Szewc z Lichtenrade
- Author: Andrzej Pilipiuk
- Language: Polish
- Genre: speculative fiction
- Publisher: Fabryka Słów
- Publication date: 2012
- Publication place: Poland
- Preceded by: Aparatus
- Followed by: Carska manierka [pl]

= Szewc z Lichtenrade =

Collection of short stories by Andrzej Pilipiuk

Szewc z Lichtenrade (The Cobbler from Lichtenrade) is a collection of short stories published in November 2012 by Andrzej Pilipiuk. The collection is considered volume 5 of the Światy Pilipiuka (Worlds of Pilipiuk) series published by Fabryka Słów.

The book includes 10 stories, each serving as a separate chapter, including the titular story, Szewc z Lichtenrade.

The stories in the anthology are not connected chronologically or thematically, but sometimes they are linked by recurring characters – including Dr. Paweł Skórzewski, historian-antiquarian Robert Storm, and archaeologist Tomasz Olszakowski (partially, an alter ego of the author himself). These characters also appear in other collections of short stories by Andrzej Pilipiuk. The stories cover historical events related to Poland, as well as associated legends and ancient beliefs.

The book received a range of reviews in the year of its publication. Reviews were generally positive, though there was no consensus among reviewers regarding the assessment of individual stories.

== Plot ==
In the story Wunderwaffe, an alternative post-war Berlin is depicted where Adolf Hitler and Hermann Göring are homeless in a shelter, and Josef Mengele is a morphine dealer supplying them, pursued by a rival Jewish mafia.

In Traktat o higienie (Treatise on Hygiene), which references positivist models, the protagonist is Dr. Paweł Skórzewski, known from earlier stories by the author. The plot describes the lice treatment of peasants in the Zamoyski family entail.

Ślady stóp w wykopie (Tracks in the Excavation) features antiquarian Storm and archaeologist Olszakowski and portrays the fate of archaeological excavations in a city park.

Parowóz (The Locomotive) concerns a journalistic investigation related to a suspicious series of deaths among rural populations and also includes a parallel world motif.

In Ludzie, którzy wiedzą (People Who Know), antiquarian Storm reappears, this time running an antique shop in a small town.

W okularze stereoskopu (In the Stereoscope) is set in the 1980s, with the main character being a young teenager who helps his elderly, sick neighbor with daily tasks, such as picking up a repaired backpack from a craftsman. The plot centers around a mystery: why does the elderly person, who moves with crutches, need a cake and provisions for a trip?

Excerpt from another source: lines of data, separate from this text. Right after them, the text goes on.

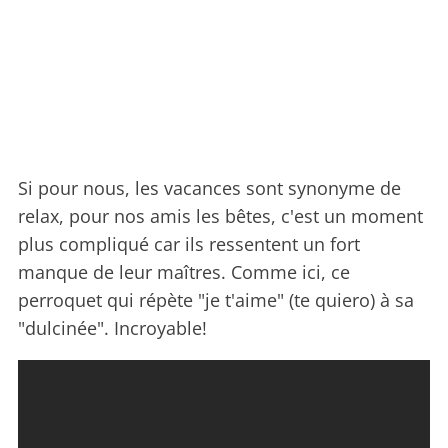
Si pour nous, les vacances sont synonyme de
relax, pour nos amis les bêtes, c'est un moment
plus compliqué car ils ressentent un fort
manque de leur maîtres. Comme ici, ce
perroquet qui répète "je t'aime" (te quiero) à sa
"dulcinée". Incroyable!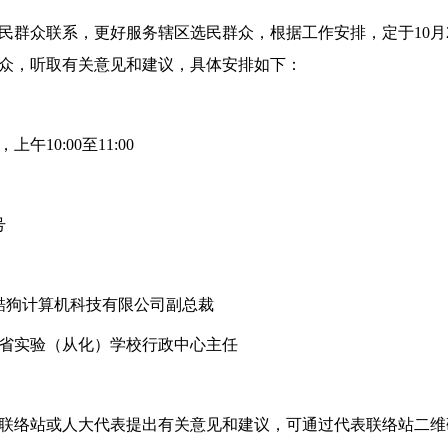
民群众联系，更好服务辖区选民群众，根据工作安排，定于10月
众，听取有关意见和建议，具体安排如下：
上午10:00至11:00
号
酷狗计算机科技有限公司副总裁
天省实验（从化）学校行政中心主任
联络站或人大代表提出有关意见和建议，可通过代表联络站二维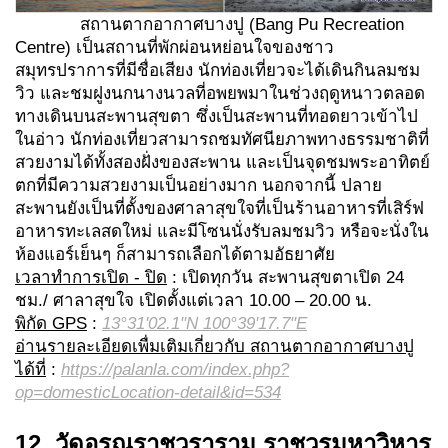
สถานตากอากาศบางปู (Bang Pu Recreation
Centre) เป็นสถานที่พักผ่อนหย่อนใจของชาว
สมุทรปราการที่มีชื่อเสียง นักท่องเที่ยวจะได้เดินกินลมชม
วิว และชมฝูงนกนางนวลที่อพยพมาในช่วงฤดูหนาวตลอด
ทางเดินบนสะพานสุขตา ซึ่งเป็นสะพานที่ทอดยาวเข้าไป
ในอ่าว นักท่องเที่ยวสามารถชมทัศนียภาพทางธรรมชาติที่
สวยงามได้ทั้งสองฝั่งของสะพาน และเป็นจุดชมพระอาทิตย์
ตกที่มีความสวยงามเป็นอย่างมาก นอกจากนี้ ปลาย
สะพานยังเป็นที่ตั้งของศาลาสุขใจที่เป็นร้านอาหารที่เสิร์ฟ
อาหารทะเลสดใหม่ และมีโซนนั่งรับลมชมวิว หรือจะนั่งใน
ห้องแอร์เย็นๆ ก็สามารถเลือกได้ตามอัธยาศัย
เวลาทำการเปิด - ปิด
: เปิดทุกวัน สะพานสุขตาเปิด 24
ชม./ ศาลาสุขใจ เปิดตั้งแต่เวลา 10.00 – 20.00 น.
พิกัด GPS
:
13°31'02.1"N 100°39'17.7"E
อ่านรายละเอียดเพื่มเติมเกี่ยวกับ สถานตากอากาศบางปู
ได้ที่
:
https://palanla.com/index.php?
op=domesticLocation-detail&id=534
12. วัดอรุณราชวราราม ราชวรมหาวิหาร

Yeti ciągną na zachód (Yeti Head West) sees Storm again, this time exploring the mystery of a mysterious photograph and a related organization – the pre-war Institute of Cryptozoology, where experiments on yetis may have been conducted.

Sekret Wyspy Niedźwiedziej (The Secret of Bear Island) is another story featuring Dr. Skórzewski, who participates in an expedition to the far North because the Russian tsar's brother has commissioned him to find a unique species of goose.

In Świątynia (The Temple), the plot revolves around archaeological excavations and the conflict between archaeologists and local administration.

In the final story, Szewc z Lichtenrade (The Cobbler from Lichtenrade), the protagonist is the well-known Storm, searching for historical shoemaking tools. The action takes place in Berlin, where Storm is tracing a Nazi war criminal.

== Reception ==
The book was reviewed by Krzysztof Cieślik for Polityka magazine. He noted that the book will not surprise those already familiar with the author's work. Positively, he mentioned that Pilipiuk... creates gripping texts enriched with a substantial amount of historical knowledge, often leaning more towards realistic prose than speculative fiction and that some texts are less convincing, others more so, but almost all provide a solid dose of entertainment and humor. Cieślik considered Wunderwaffe the weakest story in the collection.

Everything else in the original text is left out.